Мирович снова оглянулся по сторонам и тихонько ответил:

— Примечай: как я тебе в какую сторону легонько кивну, туда и смотри. Где увидишь мостик, переход через ров, тут он и содержится.

(Примечательно, что они уже на «ты», как давние, хорошие знакомые. Вполне вероятно, пили на брудершафт.)

На обратном пути к комендантскому дому князь сказал Мировичу:

— Человек безвинный, а от самых ребяческих лет в темнице содержится.

Мирович согласился:

— Это правда. Очень жалок.

— А есть ли у него в покоях свет? Какую пищу ему дают? Разговаривает ли хоть кто с ним?

— Свету нет никакого, днем и ночью огонь горит. А кушанья и напитков ему весьма довольно дают. Для того придворный повар здесь содержится. А разговаривают с ним только его караульные офицеры, другим никому не разрешается.

— А что, — сказал дальше Чефаридзев, — ведь можно и его высочеством назвать?

— Бесспорно, можно, — подтвердил Мирович.

Потом он будто бы сказал князю:

— Да жаль, что солдатство у нас несогласно и загонено.
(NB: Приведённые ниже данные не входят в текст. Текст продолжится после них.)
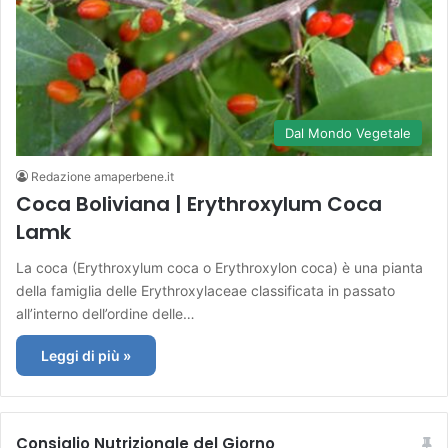
Dal Mondo Vegetale
Redazione amaperbene.it
Coca Boliviana | Erythroxylum Coca
Lamk
La coca (Erythroxylum coca o Erythroxylon coca) è una pianta
della famiglia delle Erythroxylaceae classificata in passato
all’interno dell’ordine delle…
Leggi di più »
Consiglio Nutrizionale del Giorno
Были бы ежели бравы, то Ивана Антоновича отсюда выхватил и, посадя в шлюпку, прямо бы в Петербург, к артиллерийскому лагерю представил...

— Что ж бы это значило?

— А что бы значило? То бы значило: как привезу туда, все окружат его с радостью...

Разговор весьма откровенный и в то же время ускользающий, все время намеками, с недомолвками.

«И тем окончив речи, пошли к коменданту...»

Затем, покажет на допросах Чефаридзев, повел его, «якобы по нужде», за крепостные ворота Бессонов и допытывался: о чем это они так долго беседовали с Мировичем? Князь рассказал. Тогда Бессонов, рассмеявшись, ударил его легонько по лбу и сказал:

— Полно врать, дурак! Да дурака и расспрашиваешь. Не ври больше.

Эти слова Бессонова запишут потом даже в приговор — как доказательство чистоты его души и намерений.

А ведь так и напрашивается резонный вопрос: может, Мирович именно потому откровенничал с Чефаридзевым, что тот приехал с Бессоновым — тайным дирижером всех последовавших событий? А обеспокоенный Бессонов проверял, не наболтал ли Мирович чего лишнего...

После обеда комендант, полковник Бередников, вместе с Мировичем сам проводил гостей за реку, в форштадт.

Вернувшись, Мирович стал задумчиво похаживать по крепости.

Жаркий день кончался, был уже пятый час. Увидев перед крыльцом казармы, где томился Иван, капитана Власьева, Мирович подошел к нему и, «по учинении взаимственно поклонения», начал с ним прохаживаться по галерее.

И тут вдруг, как потом заявит бравый капитан, Мирович, «без всякого Власьевым к тому данного повода, начал в своих намерениях открываться таким образом, что не погубит ли он Мировича прежде предприятия его? На что Власьев, не допустя далее до разговору, ту речь прервал и сказал, что когда оно такое, что к погибели его, Мировича, следовало, то он не токмо внимать, ниже и слышать о том не хочет».